La Reserva es un ecosistema precioso que protege especies vegetales raras en el contexto urbano, haciendo que el aire que respiras sea muy diferente al que se respira en el valle.
Lo que verás desde la terraza: unas vistas inigualables.
Desde la terraza de la Passeggiata Massimo Cimino, la perspectiva cambia por completo. No es la típica vista «plana». Desde aquí:
- La cúpula de San Pedro parece tan cerca que te parecerá que puedes tocarla.
- El complejo del Estadio Olímpico y el Palacio de la Farnesina se muestran en todo su esplendor arquitectónico justo debajo de ti.
- El rubio Tíber serpentea entre los edificios del centro histórico, permitiéndote distinguir claramente el Altar de la Patria y las otras cúpulas que salpican el horizonte.
Cómo llegar a la Passeggiata Massimo Cimino y dónde se encuentra exactamente
Te han entrado ganas de ir, ¿verdad? Llegar es más fácil de lo que parece, pero hay que saber dónde poner el navegador para no acabar en el lado equivocado de la colina. La entrada principal se encuentra en via del Parco Mellini.

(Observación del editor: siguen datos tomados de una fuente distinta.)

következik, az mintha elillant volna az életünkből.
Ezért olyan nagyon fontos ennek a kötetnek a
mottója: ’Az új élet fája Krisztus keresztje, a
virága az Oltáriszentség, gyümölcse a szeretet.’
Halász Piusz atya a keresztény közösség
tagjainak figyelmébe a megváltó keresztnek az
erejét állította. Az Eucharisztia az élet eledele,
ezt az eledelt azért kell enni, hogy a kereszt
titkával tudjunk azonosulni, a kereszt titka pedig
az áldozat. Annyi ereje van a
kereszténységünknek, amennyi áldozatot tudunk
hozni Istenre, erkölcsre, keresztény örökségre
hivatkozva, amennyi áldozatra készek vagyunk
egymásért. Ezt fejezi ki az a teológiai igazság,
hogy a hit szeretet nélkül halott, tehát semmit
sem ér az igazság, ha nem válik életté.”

Puedes dejar el coche cerca y caminar por el sendero.
La ruta es apta para todos: no hace falta ser un escalador experto, basta con un par de zapatos cómodos y ganas de llenar los ojos de belleza.
¿Un consejo extra? Ve poco antes del atardecer. Cuando el sol se pone detrás de la cúpula y las luces de la ciudad comienzan a encenderse, comprenderás por qué este lugar es considerado uno de los más románticos y característicos de toda Roma.